INFORMATION SHOWN START
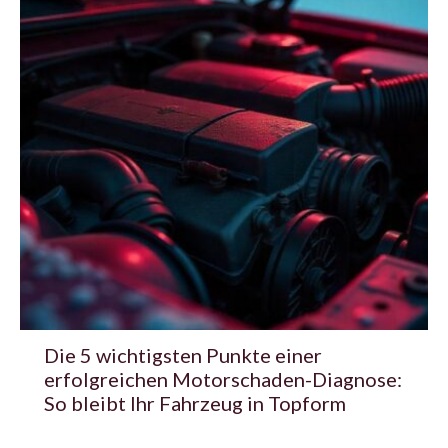
Die 5 wichtigsten Punkte einer
erfolgreichen Motorschaden-Diagnose:
So bleibt Ihr Fahrzeug in Topform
INFORMATION SHOWN END
_EXERCISE REQUIREMENTS_: With the pictures removed, set down every line of the listing above exactly.

_REPLY_:
Die 5 wichtigsten Punkte einer
erfolgreichen Motorschaden-Diagnose:
So bleibt Ihr Fahrzeug in Topform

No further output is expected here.